Tony Blair should have waited for evidence that existing academies raise standards before pushing ahead with a massive expansion, the Government was told this week.
Education Secretary Charles Clarke admitted to MPs that it is too early to say whether the first 12 academies have succeeded but said he hoped they would end decades of poor performance in deprived areas.
Plans to raise the number of academies - state-funded schools free of local-authority control - to 200 are at the heart of the Government's five-year education plan unveiled yesterday.
But, at an Education Select Committee hearing, David Chaytor, Labour MP for Bury North, asked Mr Clarke whether a government committed to "evidence-based policy" should have waited for an evaluation of academies due to be published later this year.
Mr Clarke said: "You might argue that. The problem with any policy announcement is that you have a set date and I do not think we could postpone that." He admitted none of the 12 academies had been open long enough to do a systematic assessment.
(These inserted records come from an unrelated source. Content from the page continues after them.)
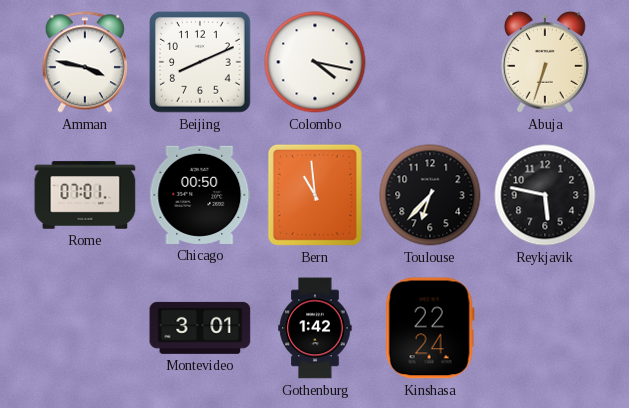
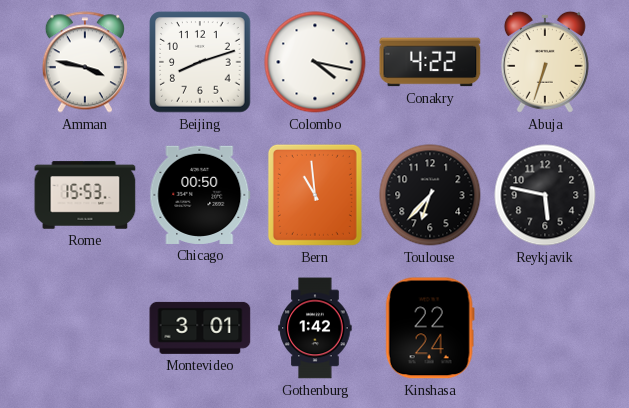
Beijing: 8:11 -> 8:12
Conakry: none -> 4:22
Rome: 07:01 -> 15:53
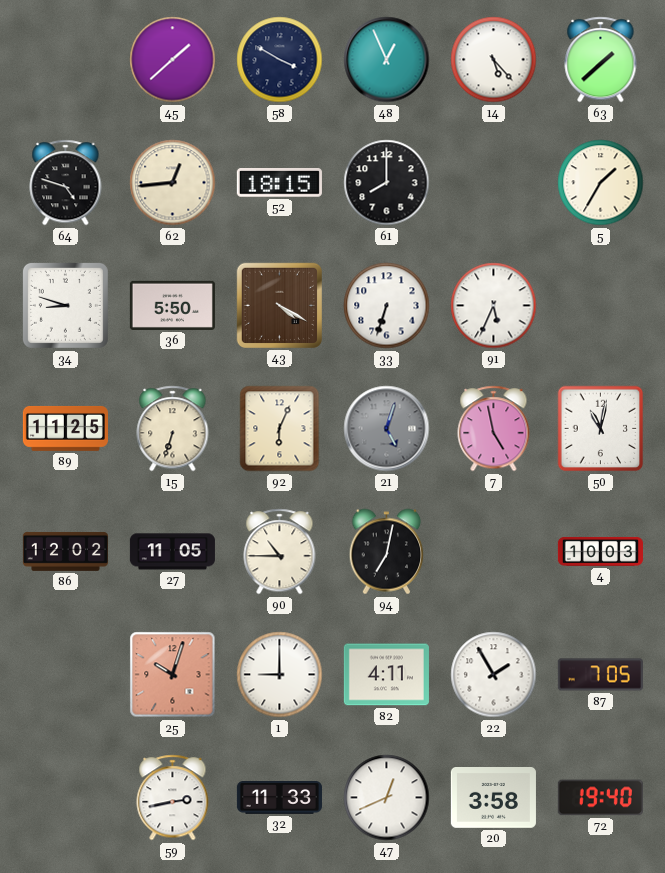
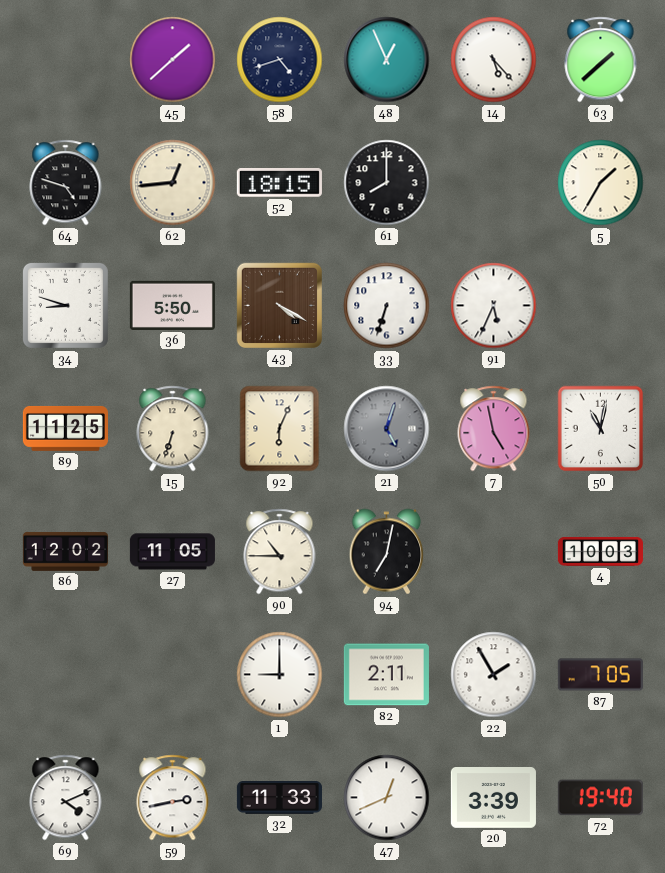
58: 3:50 -> 4:42
25: 10:03 -> none
82: 4:11 -> 2:11
69: none -> 4:11
20: 3:58 -> 3:39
The policy would be reviewed in the light of future evidence, he promised.
Barry Sheerman, committee chair, described the Government's strategy as "risky".
The plan is also expected to make it easier for secondary schools to bid for foundation status. It contained a pledge to let successful schools expand.
But Steve Sinnott, general secretary of the National Union of Teachers, has deep concern about more schools opting out of council services by becoming foundation schools or academies. "We think there are real dangers here - this is a major undermining of the comprehensive, locally-adminstered system of education," he said.
Mr Sinnott also said the five-year plan seemed to undermine the Children Bill, which aims to build closer links between education and other local public services to improve child protection.
Mr Clarke also admitted that successful schools that need extra buildings to expand would have to persuade their education authority that they deserved funding more than schools needing repairs.
Speaking during Prime Minister's question time, Tory leader Michael Howard said that just four of the country's 21,000 schools had so far taken up their existing right to expand.
The Professional Association of Teachers said there appeared to "very little new" in the plans. "Schools already have flexibility in pay and conditions - for example, to move teachers up the pay spine and use management allowances," said Jean Gemmel, general secretary.
David Hart, general secretary of the National Association of Head Teachers, said extra autonomy for schools was "a step in the right direction" and that the new-style foundation status should be available to primary and special schools as well. He said the extra spending planned for under-fives would probably have the greatest long-term impact.
The Government's plans to establish "rigorous teaching and learning reviews" also received a mixed reaction from unions.
Gwen Evans, deputy general secretary of the Association of Teachers and Lecturers, said staff would like support to improve their skills. But she said: "There is no doubt that this is accountability with teeth," she said.
The National Secular Society, called the expansion of academies "an act of educational vandalism". It fears academies will give religious groups greater influence.
The Socialist Education Association said Mr Blair had shown contempt for Labour's National Policy forum which meets this month to discuss the party's next manifesto.